Record extracts section start

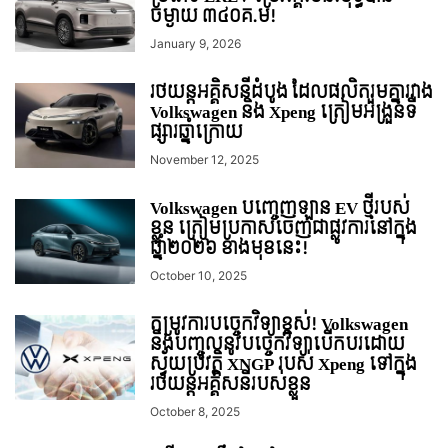
ចម្ងាយ ៣៤០គ.ម!
January 9, 2026
រថយន្តអគ្គិសនីដំបូង ដែលផលិតរួមគ្នារវាង
Volkswagen និង Xpeng ត្រៀមអង្រួនទី
ផ្សារឆ្នាំក្រោយ
November 12, 2025
Volkswagen បញ្ចេញឡាន EV ថ្មីរបស់
ខ្លួន ត្រៀមប្រកាសចេញជាផ្លូវការនៅក្នុង
ឆ្នាំ២០២៦ ខាងមុខនេះ!
October 10, 2025
តម្រូវការបច្ចេកវិទ្យាខ្ពស់! Volkswagen
នឹងបញ្ចូលនូវបច្ចេកវិទ្យាបើកបរដោយ
ស្វ័យប្រវត្តិ XNGP របស់ Xpeng ទៅក្នុង
រថយន្តអគ្គិសនីរបស់ខ្លួន
October 8, 2025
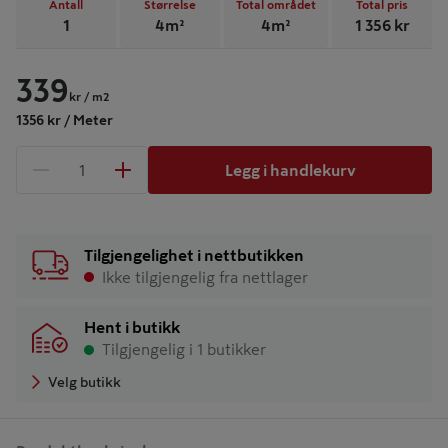
Antall
Størrelse
Total området
Total pris
1
4
m²
4
m²
1 356
kr
339
kr
/ m2
1356 kr / Meter
Legg i handlekurv
1 produkter
Antall
Tilgjengelighet i nettbutikken
Ikke tilgjengelig fra nettlager
Hent i butikk
Tilgjengelig i 1 butikker
Velg butikk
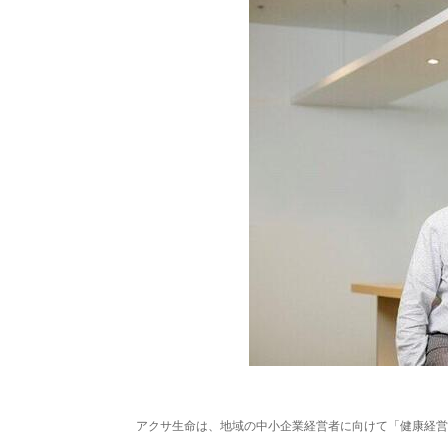
アクサ生命は、地域の中小企業経営者に向けて「健康経営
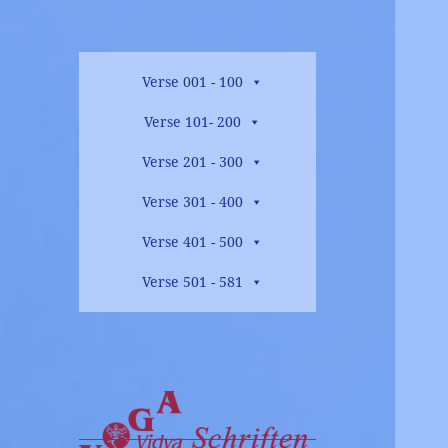
Verse 001 - 100
Verse 101- 200
Verse 201 - 300
Verse 301 - 400
Verse 401 - 500
Verse 501 - 581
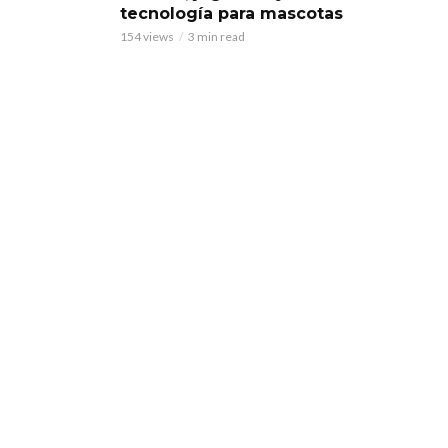
tecnología para mascotas
154 views
3 min read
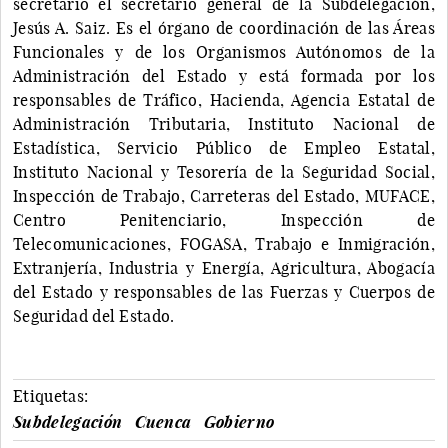
secretario el secretario general de la Subdelegación,
Jesús A. Saiz. Es el órgano de coordinación de las Áreas
Funcionales y de los Organismos Autónomos de la
Administración del Estado y está formada por los
responsables de Tráfico, Hacienda, Agencia Estatal de
Administración Tributaria, Instituto Nacional de
Estadística, Servicio Público de Empleo Estatal,
Instituto Nacional y Tesorería de la Seguridad Social,
Inspección de Trabajo, Carreteras del Estado, MUFACE,
Centro Penitenciario, Inspección de
Telecomunicaciones, FOGASA, Trabajo e Inmigración,
Extranjería, Industria y Energía, Agricultura, Abogacía
del Estado y responsables de las Fuerzas y Cuerpos de
Seguridad del Estado.
Etiquetas:
Subdelegación
Cuenca
Gobierno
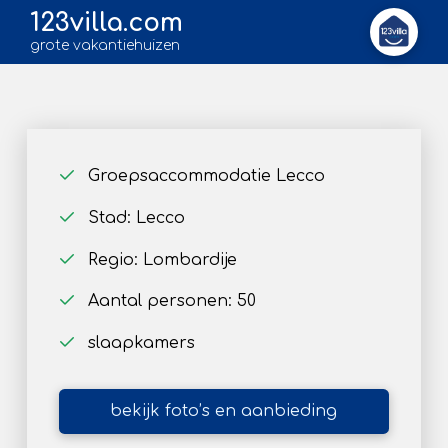
123villa.com
grote vakantiehuizen
Groepsaccommodatie Lecco
Stad: Lecco
Regio: Lombardije
Aantal personen: 50
slaapkamers
bekijk foto’s en aanbieding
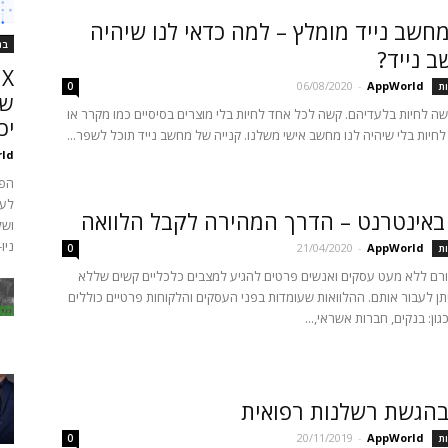
חשב נייד מומלץ – למה כדאי לנו שיהיה
בנ
ב נייד?
06/08/2020
-
AppWorld
ת
0
של
ה לחיות בלעדיהם. קשה לכל אחד לחיות בלי מוצרים בסיסיים כמו מקרר או
יכ
 לחיות בלי שיהיה לנו מחשב אישי משלנו. קנייה של מחשב נייד תוכל לשפר...
ld
הפל
לעב
באינטרנט – הדרך המהירה לקבל הלוואה
ושל
ניו-י
21/04/2020
-
AppWorld
ת
0
ורם ללא מעט עסקים ואנשים פרטים להגיע למצבים כלכליים קשים שללא
תן לעבור אותם. ההלוואות שעומדות בפני העסקים והלקוחות פרטיים כוללים
ון: בנקים, חברות אשראי,...
הגשת רשלנות רפואית
20/11/2019
-
AppWorld
ת
0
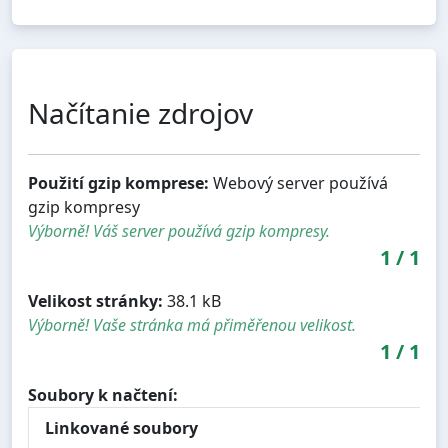
Načítanie zdrojov
Použití gzip komprese:
Webový server používá
gzip kompresy
Výborně! Váš server používá gzip kompresy.
1
/
1
Velikost stránky:
38.1 kB
Výborně! Vaše stránka má přiměřenou velikost.
1
/
1
Soubory k načtení:
Linkované soubory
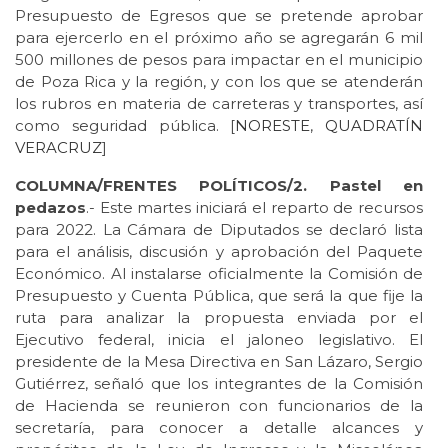
Presupuesto de Egresos que se pretende aprobar
para ejercerlo en el próximo año se agregarán 6 mil
500 millones de pesos para impactar en el municipio
de Poza Rica y la región, y con los que se atenderán
los rubros en materia de carreteras y transportes, así
como seguridad pública. [
NORESTE
,
QUADRATÍN
VERACRUZ
]
COLUMNA/FRENTES POLÍTICOS/2. Pastel en
pedazos
.- Este martes iniciará el reparto de recursos
para 2022. La Cámara de Diputados se declaró lista
para el análisis, discusión y aprobación del Paquete
Económico. Al instalarse oficialmente la Comisión de
Presupuesto y Cuenta Pública, que será la que fije la
ruta para analizar la propuesta enviada por el
Ejecutivo federal, inicia el jaloneo legislativo. El
presidente de la Mesa Directiva en San Lázaro, Sergio
Gutiérrez, señaló que los integrantes de la Comisión
de Hacienda se reunieron con funcionarios de la
secretaría, para conocer a detalle alcances y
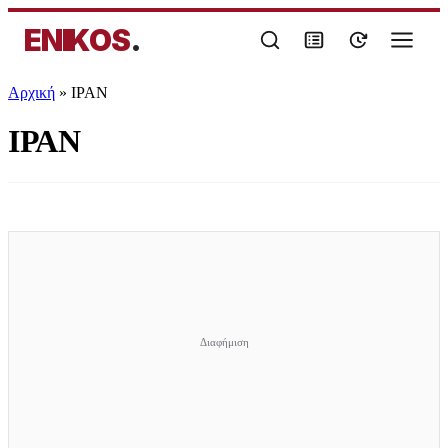
ENIKOS
.
Αρχική
»
ΙΡΑΝ
ΙΡΑΝ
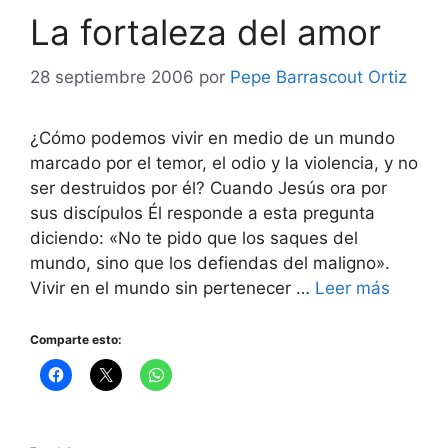
La fortaleza del amor
28 septiembre 2006
por
Pepe Barrascout Ortiz
¿Cómo podemos vivir en medio de un mundo
marcado por el temor, el odio y la violencia, y no
ser destruidos por él? Cuando Jesús ora por
sus discípulos Él responde a esta pregunta
diciendo: «No te pido que los saques del
mundo, sino que los defiendas del maligno».
Vivir en el mundo sin pertenecer …
Leer más
Comparte esto:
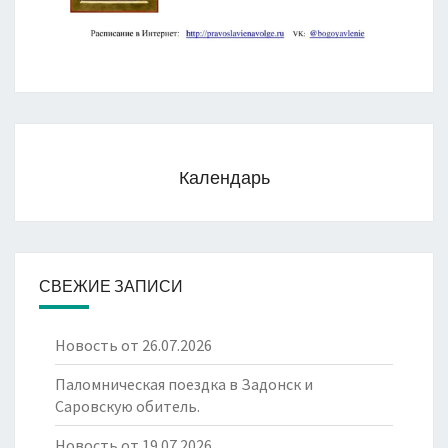
Календарь
СВЕЖИЕ ЗАПИСИ
Новость от 26.07.2026
Паломническая поездка в Задонск и
Саровскую обитель.
Новость от 19.07.2026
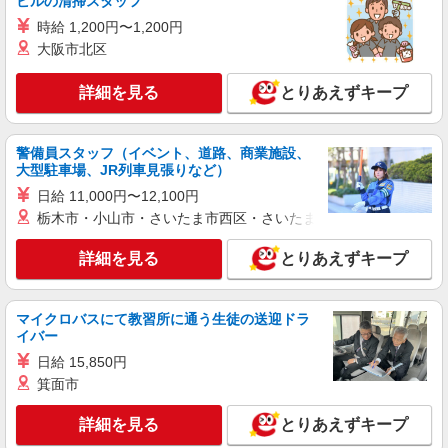
ビルの清掃スタッフ
愛知県名古屋市南区荒浜町
時給 1,200円〜1,200円
大阪市北区
詳細を見る
キープ
詳細を見る
とりあえずキープ
派遣社員
パーソルファクトリーパートナーズ株式会社
産業用カメラレンズの組立（日勤）
警備員スタッフ（イベント、道路、商業施設、
時給1300円 ※交通費全額支給（規定あり）
大型駐車場、JR列車見張りなど）
【月収例】22.5万円（20日勤務＋残業15h）
日給 11,000円〜12,100円
愛知県名古屋市南区豊田
栃木市・小山市・さいたま市西区・さいたま市岩槻区・久喜市・
詳細を見る
キープ
詳細を見る
とりあえずキープ
派遣社員
パーソルファクトリーパートナーズ株式会社
マイクロバスにて教習所に通う生徒の送迎ドラ
イバー
機械オペレーター／軽作業（日勤）
日給 15,850円
時給1400円 ※交通費全額支給（規定あり）
【月収例】25.9万円（20日勤務＋残業20h）
箕面市
愛知県名古屋市南区荒浜町
詳細を見る
とりあえずキープ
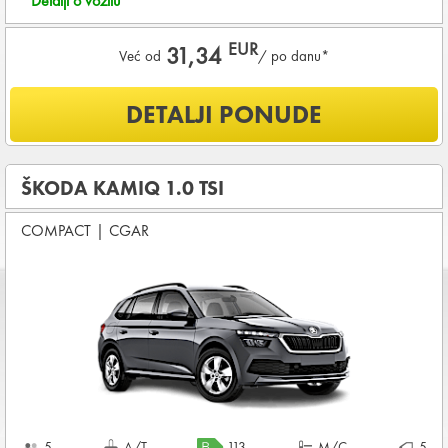
Detalji o vozilu
EUR
31,34
Već od
/ po danu*
Šta je uključeno u ponudu?
DETALJI PONUDE
NEOGRANIČENA KILOMETRAŽA
OSNOVNI PAKET OSIGURANJA od štete (CDW) i krađe
(THW)
ŠKODA KAMIQ 1.0 TSI
Koji su osnovni uslovi za najam vozila?
COMPACT
|
CGAR
Starost vozača između
21 - 80
godina
DEPOZIT NA KREDITNOJ KARTICI u iznosu od
720,00 EUR
+ iznosa najma
KOMPLETNI USLOVI NAJMA
5
A/T
113
M/C
5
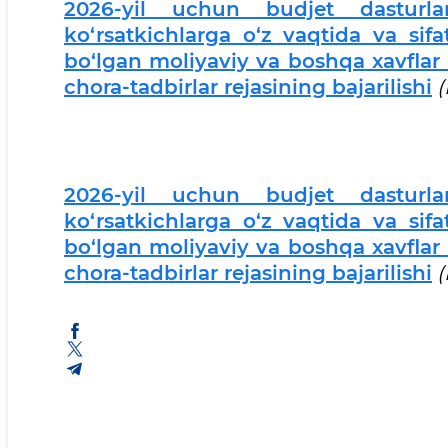
2026-yil uchun budjet dasturlar
ko‘rsatkichlarga o‘z vaqtida va si
bo‘lgan moliyaviy va boshqa xavflar r
chora-tadbirlar rejasining bajarilish
i
(
2026-yil uchun budjet dasturlar
ko‘rsatkichlarga o‘z vaqtida va si
bo‘lgan moliyaviy va boshqa xavflar r
chora-tadbirlar rejasining bajarilishi
(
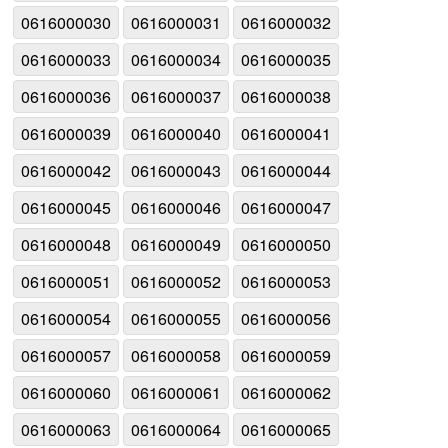
0616000030
0616000031
0616000032
0616000033
0616000034
0616000035
0616000036
0616000037
0616000038
0616000039
0616000040
0616000041
0616000042
0616000043
0616000044
0616000045
0616000046
0616000047
0616000048
0616000049
0616000050
0616000051
0616000052
0616000053
0616000054
0616000055
0616000056
0616000057
0616000058
0616000059
0616000060
0616000061
0616000062
0616000063
0616000064
0616000065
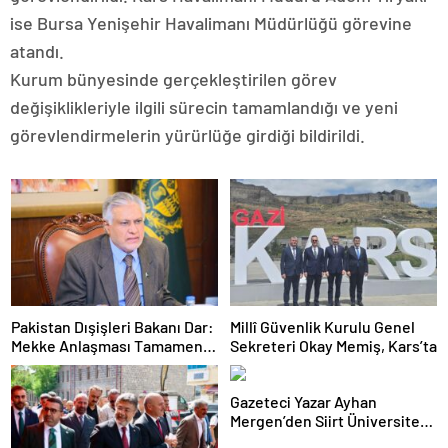
ise Bursa Yenişehir Havalimanı Müdürlüğü görevine
atandı.
Kurum bünyesinde gerçekleştirilen görev
değişiklikleriyle ilgili sürecin tamamlandığı ve yeni
görevlendirmelerin yürürlüğe girdiği bildirildi.
Pakistan Dışişleri Bakanı Dar:
Millî Güvenlik Kurulu Genel
Mekke Anlaşması Tamamen
Sekreteri Okay Memiş, Kars’ta
Savunma Amaçlı
Gazeteci Yazar Ayhan
Mergen’den Siirt Üniversitesi
Rektörü Prof. Dr. Nihat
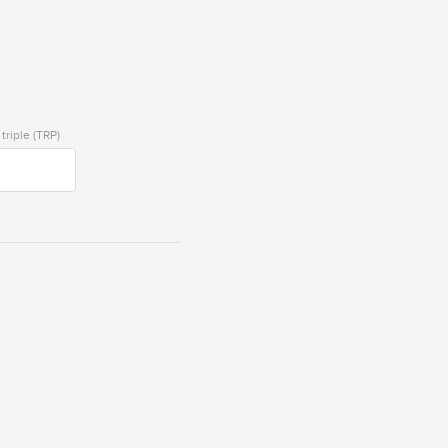
triple (TRP)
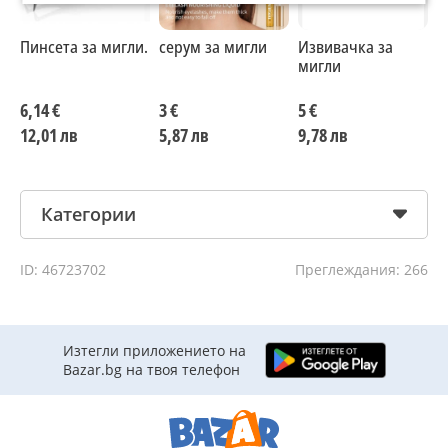
Пинсета за мигли.
серум за мигли
Извивачка за
3
мигли
ч
–
д
6,14 €
3 €
5 €
7
к
12,01 лв
5,87 лв
9,78 лв
1
Категории
ID: 46723702
Преглеждания: 266
Изтегли приложението на
Bazar.bg на твоя телефон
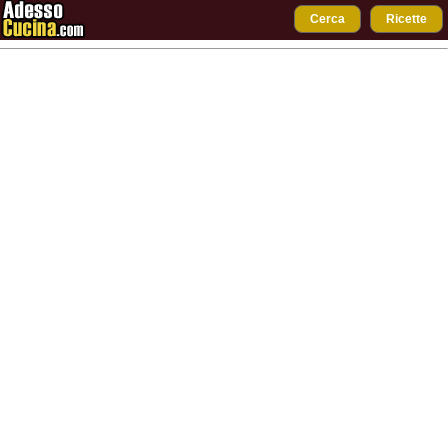
Cerca
Ricette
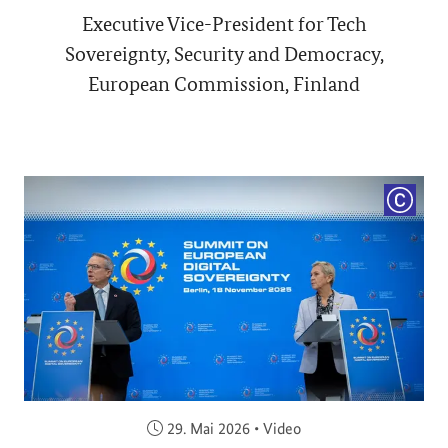
Executive Vice-President for Tech
Sovereignty, Security and Democracy,
European Commission, Finland
COPYRI
Veröffentlicht am:
29. Mai 2026
•
Video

Record extracts section end

What you are asked to do - Go through the records and gather the lines that hold "Výborně".

Your solution -
Výborně! Váš server používá gzip kompresy.
Výborně! Vaše stránka má přiměřenou velikost.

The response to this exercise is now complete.